--- Records to process Enclosed Below ---

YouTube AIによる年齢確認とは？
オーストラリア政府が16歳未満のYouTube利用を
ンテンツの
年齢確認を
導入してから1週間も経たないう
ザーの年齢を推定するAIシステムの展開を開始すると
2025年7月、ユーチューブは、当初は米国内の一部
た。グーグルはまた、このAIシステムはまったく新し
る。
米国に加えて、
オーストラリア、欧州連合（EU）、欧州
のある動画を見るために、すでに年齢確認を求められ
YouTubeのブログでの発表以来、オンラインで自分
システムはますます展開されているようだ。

--- End of Enclosed Records to process ---

Try it: Set down the whole listing again, exactly as shown above.

Expected answer:
YouTube AIによる年齢確認とは？
オーストラリア政府が16歳未満のYouTube利用を
ンテンツの
年齢確認を
導入してから1週間も経たないう
ザーの年齢を推定するAIシステムの展開を開始すると
2025年7月、ユーチューブは、当初は米国内の一部
た。グーグルはまた、このAIシステムはまったく新し
る。
米国に加えて、
オーストラリア、欧州連合（EU）、欧州
のある動画を見るために、すでに年齢確認を求められ
YouTubeのブログでの発表以来、オンラインで自分
システムはますます展開されているようだ。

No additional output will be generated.